Task directions:
Repeat the listing word for word. Leave every picture out.
....
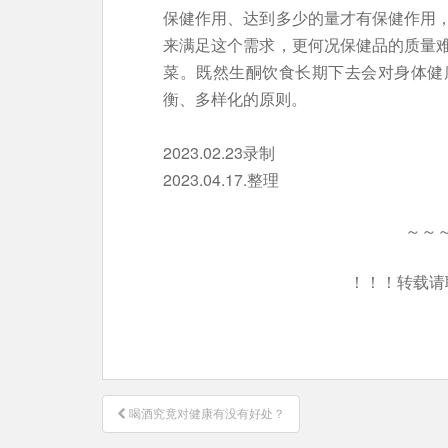
保健作用、达到多少的量才有保健作用
来满足这个需求，更何况保健品的质量
菜。既然生酮饮食长期下去会对身体健
衡、多样化的原则。
2023.02.23录制
2023.04.17.整理
～～
！！！转载请
文
喝酒究竟对健康有没有好处？
章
....
Response to the task:
保健作用、达到多少的量才有保健作用
来满足这个需求，更何况保健品的质量
菜。既然生酮饮食长期下去会对身体健
衡、多样化的原则。
2023.02.23录制
2023.04.17.整理
～～
！！！转载请
文
喝酒究竟对健康有没有好处？
章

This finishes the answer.